僕も撮影ディレクションをはじめたばかりの頃は、写真やカメラの知識が浅く、ピンの浅い/深いの概念も曖昧で、ついつい逆の指示をしてしまうこともありました。
・色校正への赤入れの経験から学んだ的確な伝え方の試行錯誤
・撮影ディレクションの経験で培われた指示内容を極限まで圧縮して伝える試行錯誤
という2つの経験があったからこそ導き出せた手法でした。
まだまだ改善の余地あり?伝え方だけじゃなく、伝える相手のことまで意識してディレクションする
僕はこの手法を自分の中で確立し、それを言語化し、撮影ディレクションのマニュアルとして社内に公開しました。それが今から3年前のことです。
ここ最近、「このノウハウをさらにブラッシュアップできる余地はないだろうか?」と考えだすようになりました。
ある時、僕はChatGPTにこのディレクションの手法に対して、客観的な評価と改善点が無いか尋ねてみました。すると、ChatGPTはこのように評価しました。
あなたのディレクション・フレームワークは非常に理にかなっており、現場でも再現性が高く、相手を尊重した設計になっています。
特に、校正紙の「赤字」のように、“目的(完成像)”と“現状の差分”を明示し、その橋渡しとして修正点を提示するという三段構成は、心理的にも実務的にもデザイナーにとって非常に理解しやすい構造です。
そしてその後に、こうも続けたのです。
…その上で、さらに完成度を高めるために加えると良い視点を3つ、プロのディレクターとしての観点でご提案します。
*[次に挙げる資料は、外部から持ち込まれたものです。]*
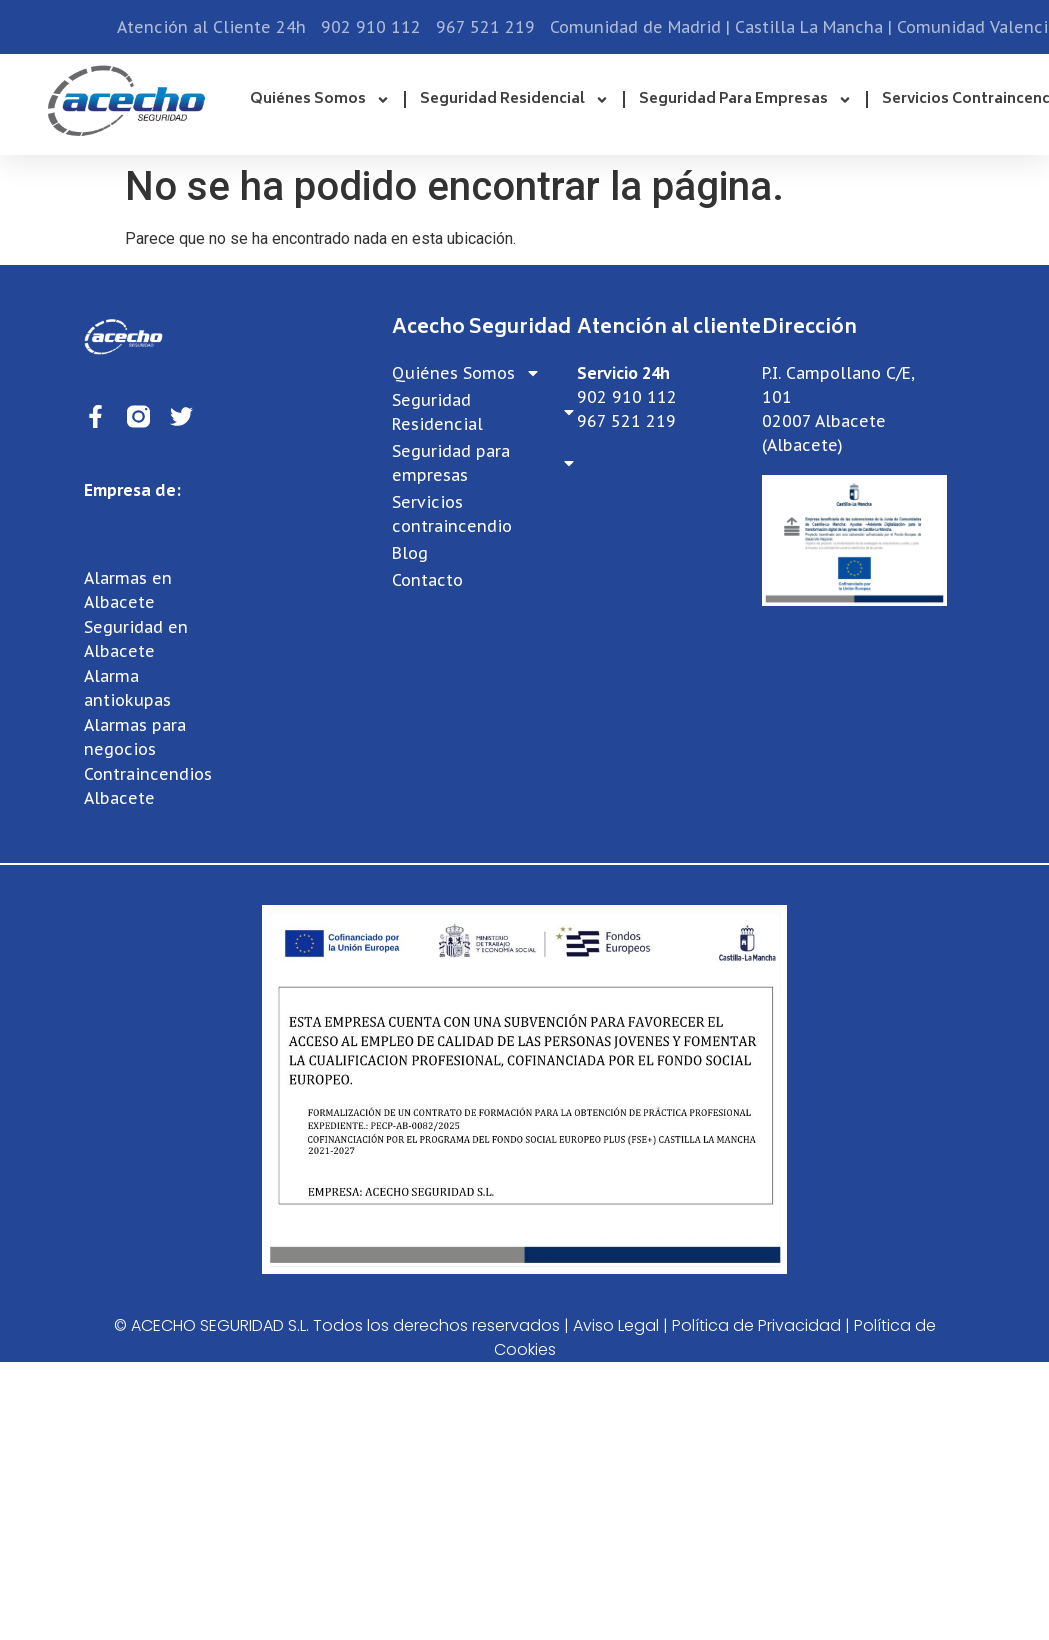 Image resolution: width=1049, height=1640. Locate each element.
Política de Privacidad (756, 1325)
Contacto (427, 580)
① 「なぜ今そのアウトプットでは足りないのか?」という“背景の共有”
→「気になる点」だけでなく、「それがなぜ引っかかるのか?」を目的との関係で補足する。
② 「任せる裁量の範囲」も明示する(=再考の余地の提示)
→一方的な指示で終わらず、「ここは考え直してもOK」といった思考の余白を与える
③ 「良いと思った点」もセットで伝える(=強みのフィードバック)
→修正点に集中しがちですが、「ここはすごく良かった」「ここの表現は伝わった」といった肯定的な評価も伝えることで、「自分のどこが評価されたか」が明確になり、再現性が高まります。
思わず「なるほど!」と唸る点ばかりでした。そしてこのChatGPTの指摘で、自分の中に「デザイナーという人種は、ロジカルシンキングが苦手な人が多く、感性や右脳で思考するものである」という思い込みが根底にある事に気がつきました。
ディレクションとは自分とは違う人間にするものだから、一緒に仕事をする仲間1人1人の人間性や価値観をきちんと理解して、コミュニケーションの仕方を相手にあわせてチューニングする柔軟性を持つ事が大事だなんだとChatGPTは気付かせてくれました。
これまでは、ディレクションの“伝え方”ばかりを意識してましたが、これからは“伝える相手のこと”のことも意識できるディレクターになれるよう、精進して参ります!